## DIRECTIONS
Your output should be the lines from the start of the data through the line containing "entrare in contatto con un pubblico del Regno", exactly and nothing more.

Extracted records
..........
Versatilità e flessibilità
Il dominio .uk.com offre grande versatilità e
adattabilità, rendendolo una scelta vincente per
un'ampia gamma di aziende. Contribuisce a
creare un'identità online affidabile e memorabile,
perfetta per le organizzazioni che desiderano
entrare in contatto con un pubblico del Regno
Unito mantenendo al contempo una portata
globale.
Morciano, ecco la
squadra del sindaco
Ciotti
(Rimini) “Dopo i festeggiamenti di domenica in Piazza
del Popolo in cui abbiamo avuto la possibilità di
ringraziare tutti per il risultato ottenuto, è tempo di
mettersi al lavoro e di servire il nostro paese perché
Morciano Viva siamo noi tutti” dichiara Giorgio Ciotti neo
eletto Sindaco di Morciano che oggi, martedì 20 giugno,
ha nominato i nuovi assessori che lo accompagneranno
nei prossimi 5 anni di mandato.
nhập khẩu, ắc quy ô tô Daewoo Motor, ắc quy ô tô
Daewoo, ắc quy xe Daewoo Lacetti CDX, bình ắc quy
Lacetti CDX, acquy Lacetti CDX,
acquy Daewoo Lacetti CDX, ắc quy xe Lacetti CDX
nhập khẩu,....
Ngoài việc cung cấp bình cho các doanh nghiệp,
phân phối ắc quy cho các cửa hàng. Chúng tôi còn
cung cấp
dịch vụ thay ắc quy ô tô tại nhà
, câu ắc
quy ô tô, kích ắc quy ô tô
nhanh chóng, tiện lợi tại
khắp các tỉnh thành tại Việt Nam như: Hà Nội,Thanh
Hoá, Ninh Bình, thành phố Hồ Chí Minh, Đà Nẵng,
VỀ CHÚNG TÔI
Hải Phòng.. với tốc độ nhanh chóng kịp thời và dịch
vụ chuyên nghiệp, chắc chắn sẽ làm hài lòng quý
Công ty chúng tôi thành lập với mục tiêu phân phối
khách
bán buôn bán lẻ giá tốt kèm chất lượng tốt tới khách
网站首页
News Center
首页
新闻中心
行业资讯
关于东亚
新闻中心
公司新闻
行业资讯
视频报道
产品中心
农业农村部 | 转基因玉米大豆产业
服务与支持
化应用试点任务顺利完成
..........
## EXPECTED ANSWER
Versatilità e flessibilità
Il dominio .uk.com offre grande versatilità e
adattabilità, rendendolo una scelta vincente per
un'ampia gamma di aziende. Contribuisce a
creare un'identità online affidabile e memorabile,
perfetta per le organizzazioni che desiderano
entrare in contatto con un pubblico del Regno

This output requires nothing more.